I did get up enough courage to do a piece with my best friend in high school, a piece I wrote the lyrics for and he came up with the melody for on his guitar. We did perform it, and there’s footage in school archives somewhere. I also got up the courage to sing it in front of family one night. It was Dad and one of my uncle’s, I know that for sure. And I was more nervous to sing it in front of them, acapella, than up on the stage in front of an auditorium full of people. The lyrics had something to do with self confidence, and my uncle commented on that, saying there was a problem if I lacked confidence. Later in life me and my friend made an attempt at a band, him still on guitar and me still on vocals. We were called Victim of Environment and sang angsty, sometimes angry songs about hardships. I specifically remember sitting in a park in Adrian at night, him on a park bench, me on the ground, singing.  We had a handful of songs and did a handful of practices, but then I became pregnant with Matt and we abandoned the idea.
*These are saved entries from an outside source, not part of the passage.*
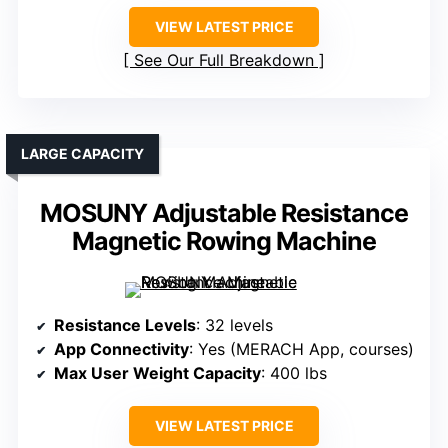
VIEW LATEST PRICE
See Our Full Breakdown
LARGE CAPACITY
MOSUNY Adjustable Resistance
Magnetic Rowing Machine
Resistance Levels
: 32 levels
App Connectivity
: Yes (MERACH App, courses)
Max User Weight Capacity
: 400 lbs
VIEW LATEST PRICE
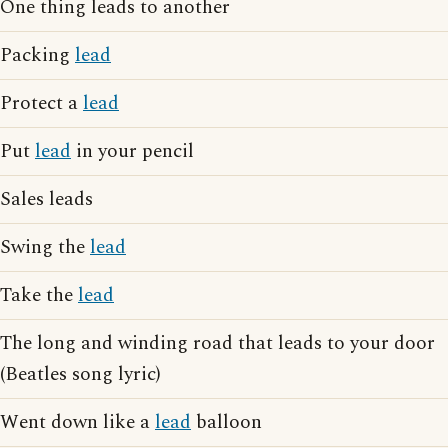
One thing leads to another
Packing
lead
Protect a
lead
Put
lead
in your pencil
Sales leads
Swing the
lead
Take the
lead
The long and winding road that leads to your door
(Beatles song lyric)
Went down like a
lead
balloon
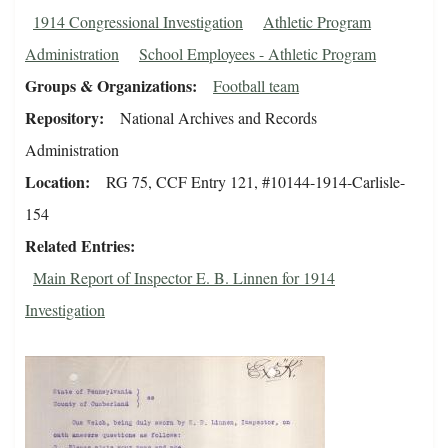
1914 Congressional Investigation
Athletic Program
Administration
School Employees - Athletic Program
Groups & Organizations
Football team
Repository
National Archives and Records
Administration
Location
RG 75, CCF Entry 121, #10144-1914-Carlisle-
154
Related Entries
Main Report of Inspector E. B. Linnen for 1914
Investigation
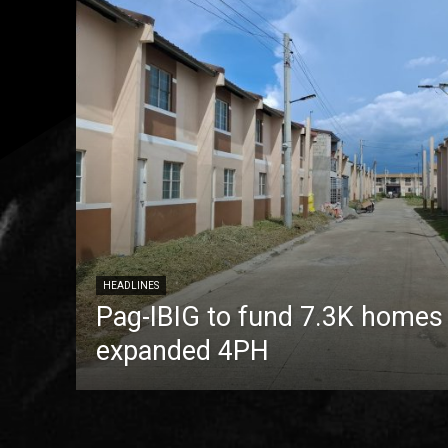
HEADLINES
Pag-IBIG to fund 7.3K homes
expanded 4PH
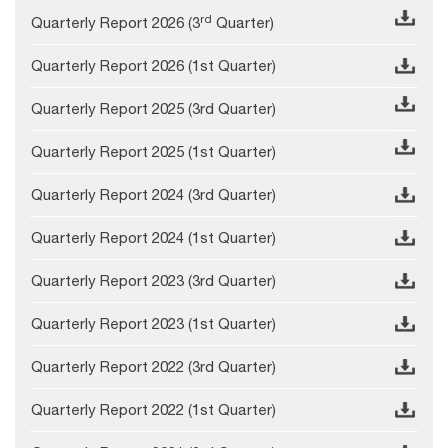
rd
Quarterly Report 2026 (3
Quarter)
Quarterly Report 2026 (1st Quarter)
Quarterly Report 2025 (3rd Quarter)
Quarterly Report 2025 (1st Quarter)
Quarterly Report 2024 (3rd Quarter)
Quarterly Report 2024 (1st Quarter)
Quarterly Report 2023 (3rd Quarter)
Quarterly Report 2023 (1st Quarter)
Quarterly Report 2022 (3rd Quarter)
Quarterly Report 2022 (1st Quarter)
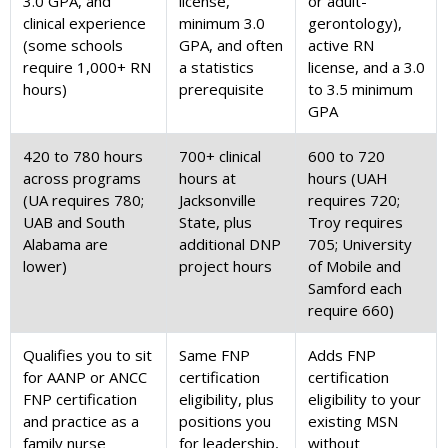
3.0 GPA, and
license,
or adult-
clinical experience
minimum 3.0
gerontology),
(some schools
GPA, and often
active RN
require 1,000+ RN
a statistics
license, and a 3.0
hours)
prerequisite
to 3.5 minimum
GPA
420 to 780 hours
700+ clinical
600 to 720
across programs
hours at
hours (UAH
(UA requires 780;
Jacksonville
requires 720;
UAB and South
State, plus
Troy requires
Alabama are
additional DNP
705; University
lower)
project hours
of Mobile and
Samford each
require 660)
Qualifies you to sit
Same FNP
Adds FNP
for AANP or ANCC
certification
certification
FNP certification
eligibility, plus
eligibility to your
and practice as a
positions you
existing MSN
family nurse
for leadership,
without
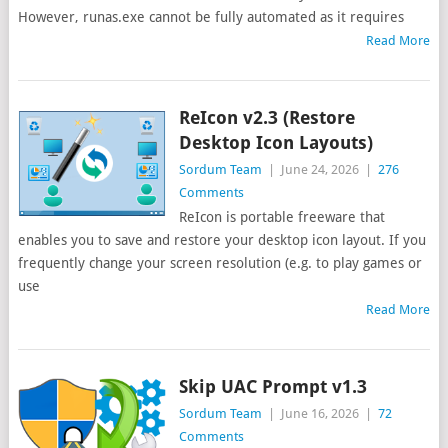
However, runas.exe cannot be fully automated as it requires
Read More
ReIcon v2.3 (Restore
Desktop Icon Layouts)
Sordum Team
|
June 24, 2026
|
276
Comments
ReIcon is portable freeware that
enables you to save and restore your desktop icon layout. If you
frequently change your screen resolution (e.g. to play games or
use
Read More
Skip UAC Prompt v1.3
Sordum Team
|
June 16, 2026
|
72
Comments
Between my pop/rap/R & B days and my friend and my band, I found rock music. I knew the old stuff from Dad, and some of the new from my brother – AC/DC, Lynyrd Skynyrd, Led Zeppelin from dad and stuff like Prong and Tool and Marilyn Manson from Aaron, but none of it really spiked my interest. Until my first break up. And then the angry lyrics hit home. I was 16 and starting to find that someone wrote about all of the unspoken stuff I felt so often. Anger and hurt, sadness. Pop music was a lot of the good feelings, the school dances and cute boys, and being in love. But life has a darker side. Rejection and unpopularity,  people not really getting you. I found Staind and Creed and Disturbed best described these feelings for me. In Incubus I found lyrics that explained how ugly the world is but how you can overcome it by being yourself, and loving, no matter what. Once I found music, I always had headphones in. I played soccer, so I ran a lot. Always with music. I rode the bus and it was a long ride home. I had music. I had a lot of chores, and music helped me through those, too. I still listened to popular music, but not as frequently, because popular music didn’t really get me like rock and alternative did. I found Papa Roach and Godsmack, and Sully Erna was so much hotter than the guys in the boy bands. Slowly these posters replaced the others, and I wrote Limp Bizkit and Korn lyrics in marker on my bed frame, much to my mother’s dismay. “Do you even know what ‘Nookie’  means?!” She asked me upon discovering the graffiti. “Its just the name of a song I like,” I answered, diverting. If she knew that A.D.I.D.A.S. was an acronym for “All day I dream about sex” (another song title) and not referring to the shoe brand! I really had no interest in sex at the time. I genuinely just liked how the songs sounded. She took it to my dad, who just shrugged. He’d sat and watched Woodstock ’99 with us when they aired parts on TV – he liked a lot of the bands, too. 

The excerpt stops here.